Ratzlaff Robert, Nowak Diane, Gordillo Desiree, Cresci Gail A, Faulhaber Kevin, Mascha Edward J, Hata J Steven
Department of Cardiothoracic Anesthesiology & Department of General Anesthesiology, Anesthesiology Institute, Cleveland Clinic, Licensure, Ohio, USA
Digestive Disease Institute, Cleveland Clinic, Licensure, Ohio, USA.
JPEN J Parenter Enteral Nutr. 2016 Sep;40(7):959-65. doi: 10.1177/0148607115581837. Epub 2015 Apr 10.
Nutrition equations have been validated with indirect calorimetry for determining energy needs in intensive care unit (ICU) populations. This study tested the hypothesis that mechanically ventilated cardiothoracic surgical patients would have significantly different energy requirements when determined by indirect calorimetry vs the Penn State equations.
This single-center, retrospective cohort analysis of consecutive cardiothoracic surgical patients adhered to a prospectively designed protocol for indirect calorimetry energy measurements. Energy needs were estimated by Penn State equations 2010 and 2003b and then indirect calorimetry.

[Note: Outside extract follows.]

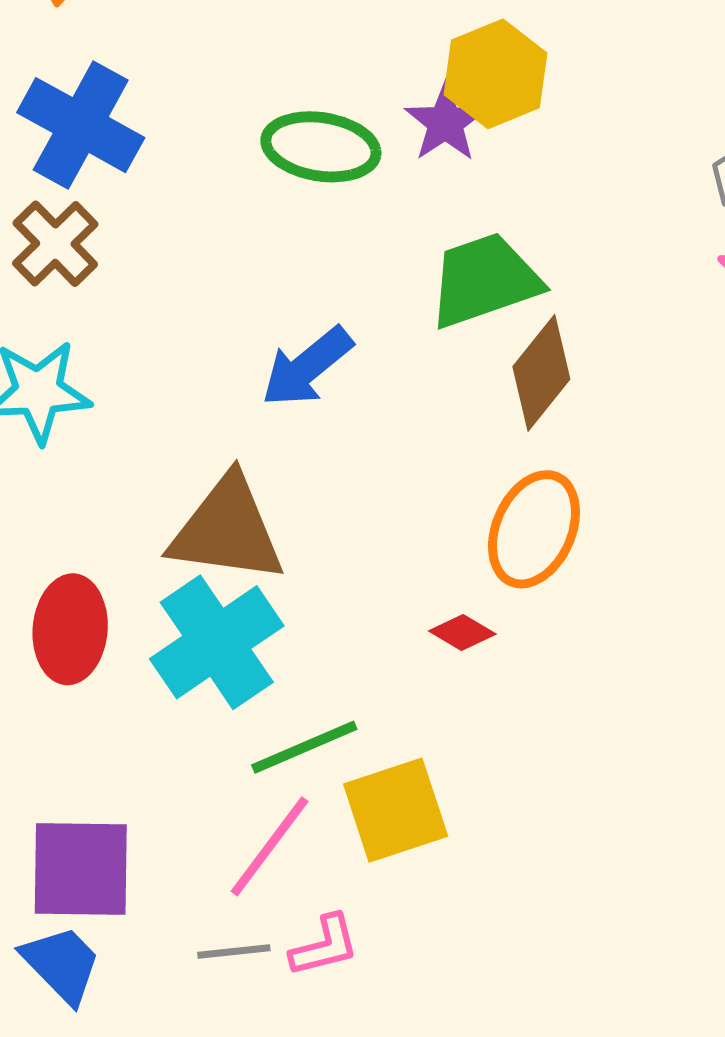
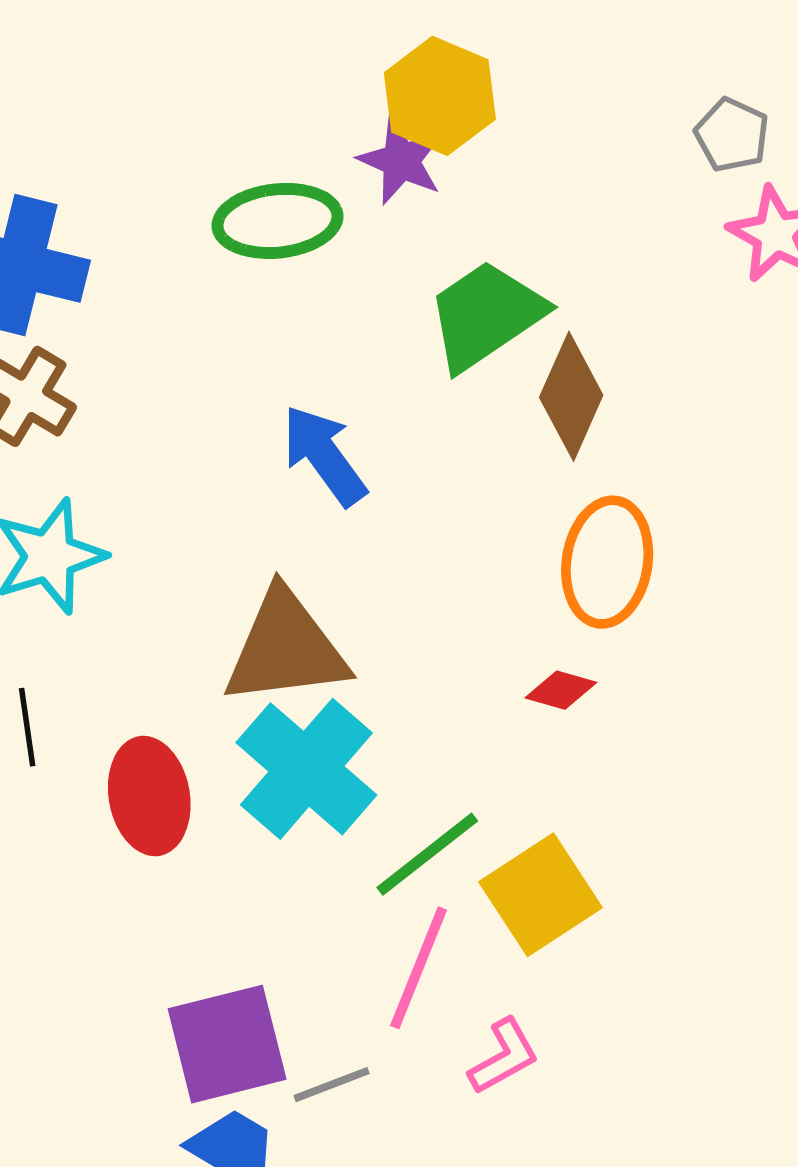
blue arrow: (307, 367) -> (324, 455), turned 108
gray line: (234, 951) -> (332, 1085), moved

Analyzed patients (n = 71) had a mean ± SD difference of 556 ± 543 calories/d between indirect calorimetry and Penn State formulae, as well as a mean ± SD percentage caloric difference of 32% ± 31% (95% confidence interval [CI], -20 to 87) with a range of 1311 calories (minimum difference, -379; maximum difference, 933). There was a 10% or greater difference in resting metabolic rate between indirect calorimetry and the Penn State equations in 89% of patients (95% CI, 79%-95%). Based on Lin's concordance correlation of 0.20 (95% CI, 0.09-0.32), the strength of agreement between the resting metabolic rates determined by indirect calorimetry compared with the Penn State equations was poor within this patient sample. Indirect calorimetry performance showed a 10% increase in caloric need in 77% of patients and was associated with a nutrition prescription change in 66%.
Mechanically ventilated cardiothoracic surgical ICU patients appear to have higher energy requirements by indirect calorimetry than those determined by Penn State equations. Future studies targeting indirect calorimetry in relation to clinical outcomes are needed.
营养方程已通过间接测热法进行验证,用于确定重症监护病房(ICU)患者的能量需求。本研究检验了以下假设:对于接受机械通气的心胸外科手术患者,通过间接测热法与宾夕法尼亚州立大学方程确定的能量需求会有显著差异。
这项对连续心胸外科手术患者的单中心回顾性队列分析遵循了一项前瞻性设计的间接测热法能量测量方案。能量需求通过2010年和2003b版宾夕法尼亚州立大学方程进行估算,然后采用间接测热法。
分析的患者(n = 71)间接测热法与宾夕法尼亚州立大学公式之间的平均±标准差差异为556 ± 543卡路里/天,热量差异的平均±标准差百分比为32% ± 31%(95%置信区间[CI],-20至87),范围为1311卡路里(最小差异,-379;最大差异,933)。89%的患者间接测热法与宾夕法尼亚州立大学方程之间的静息代谢率差异为10%或更大(95% CI,79%-95%)。基于林氏一致性相关系数0.20(95% CI,0.09 - 0.32),在该患者样本中,间接测热法确定的静息代谢率与宾夕法尼亚州立大学方程之间的一致性强度较差。间接测热法结果显示,77%的患者热量需求增加了10%,且66%的患者营养处方发生了变化。
接受机械通气的心胸外科ICU患者通过间接测热法得出的能量需求似乎高于通过宾夕法尼亚州立大学方程确定的能量需求。未来需要针对间接测热法与临床结局关系的研究。